CHARGE DE LAERTE
Deputado federal decidiu deixar o Brasil antes mesmo de ser condenado
Após fugir do Brasil, o deputado federal Alexandre Ramagem (PL-RJ) entrou nos EUA no dia 11 de setembro, o que demonstra que ele decidiu deixar o país antes mesmo de ser condenado. A coluna apurou que a Polícia Federal já confirmou a informação com autoridades americanas. A PF já apura o caso desde o início de outubro.
Além disso, investigadores já identificaram que Ramagem iniciou sua fuga em Brasília a partir de um voo para Boa Vista, em Roraima, no dia 9 de setembro. É provável que o trajeto entre Boa Vista e a Guiana tenha sido feito via terrestre. Nos dias seguintes, tanto ele como a mulher, Rebeca, passaram a postar imagens juntos para disfarçar o paradeiro do deputado. Por isso, antes dela viajar aos EUA, Rebeca foi alvo de busca pessoal e teve celulares apreendidos no aeroporto.
Em nota, a Câmara informou que não foi autorizada missão oficial no exterior para o deputado Ramagem, tampouco houve comunicação à presidência da Casa de afastamento do parlamentar do território nacional.
A Casa também declarou que o deputado apresentou atestados médicos nos períodos de 9 de setembro a 8 de outubro; e de 13 de outubro a 12 de dezembro. Ramagem integrava o chamado “núcleo crucial” da trama golpista, ao lado de outras sete pessoas, entre elas o ex-presidente Jair Bolsonaro (PL).

Ramagem foi condenado a 16 anos de prisão e o ministro Alexandre de Moraes também determinou esta semana a perda de mandato parlamentar de Alexandre Ramagem.
A esposa do deputado, Rebeca Ramagem, chegou a publicar, no domingo (23), nas redes sociais, que a família viajou para Miami por “proteção”, alegando enfrentar “perseguição política desumana”.
O STF já havia decretado a prisão preventiva do deputado por ter saído do Brasil sem autorização. No sábado (22), Moraes afirmou que Ramagem deixou o país para “se furtar à aplicação da lei penal”.
O que pode acontecer com Ramagem nos EUA
Nesta terça-feira, ao declarar a sentença definitiva do deputado, Moraes afirmou que Ramagem “encontra-se foragido”, autorizou a expedição do mandado de prisão e comunicou a PF para adotar as providências necessárias.
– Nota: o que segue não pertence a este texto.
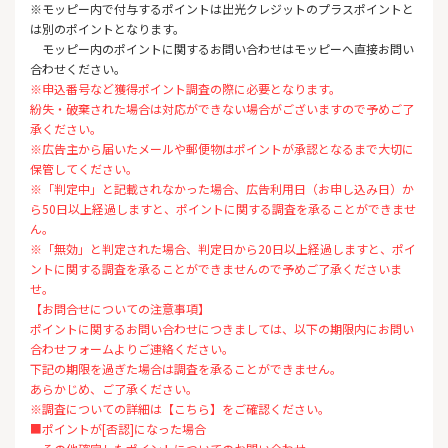
※モッピー内で付与するポイントは出光クレジットのプラスポイントと
は別のポイントとなります。
モッピー内のポイントに関するお問い合わせはモッピーへ直接お問い
合わせください。
※申込番号など獲得ポイント調査の際に必要となります。
紛失・破棄された場合は対応ができない場合がございますので予めご了
承ください。
※広告主から届いたメールや郵便物はポイントが承認となるまで大切に
保管してください。
※「判定中」と記載されなかった場合、広告利用日（お申し込み日）か
ら50日以上経過しますと、ポイントに関する調査を承ることができませ
ん。
※「無効」と判定された場合、判定日から20日以上経過しますと、ポイ
ントに関する調査を承ることができませんので予めご了承くださいま
せ。
【お問合せについての注意事項】
ポイントに関するお問い合わせにつきましては、以下の期限内にお問い
合わせフォームよりご連絡ください。
下記の期限を過ぎた場合は調査を承ることができません。
あらかじめ、ご了承ください。
※調査についての詳細は【こちら】をご確認ください。
■ポイントが[否認]になった場合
Agora, a PF pode a inclusão do nome de Ramagem na lista da Interpol. Outra possibilidade é um pedido formal de extradição.
Na Interpol, um dos mecanismos mais conhecidos da Interpol é a chamada Difusão Vermelha, lista que reúne pessoas procuradas por autoridades de diferentes países. Caso o nome de Ramagem seja incluído nessa lista, ele pode ser detido por autoridades estrangeiras.
Nos Estados Unidos, o Departamento de Justiça afirma que um aviso internacional não obriga a prisão automaticamente. As autoridades locais só prendem alguém se houver base legal interna ou um tratado de extradição que cubra o crime em questão. Os EUA não têm a obrigação de deter Ramagem apenas com base no alerta da Interpol, mas podem colaborar. Ele pode, por exemplo, ser parado e até preso de forma provisória se passar por controles migratórios ou abordagens policiais.
No caso da extradição, o Brasil e os Estados Unidos, desde 1930, possuem um tratado que permite que um país entregue ao outro pessoas investigadas, processadas ou já condenadas pelo crime que motivou o pedido.
Se o STF decidir solicitar a extradição, a Corte precisará reunir documentos com informações sobre o deputado, os crimes pelos quais foi condenado e a pena aplicada. Isso será enviado ao Ministério da Justiça, que repassa o pedido ao Ministério das Relações Exteriores, responsável por apresentar a solicitação formal aos Estados Unidos. Existe a possibilidade de o governo dos EUA recusar a extradição caso entenda que se trata de um caso político, o que poderia, porém, afetar outros processos de extradição entre os dois países.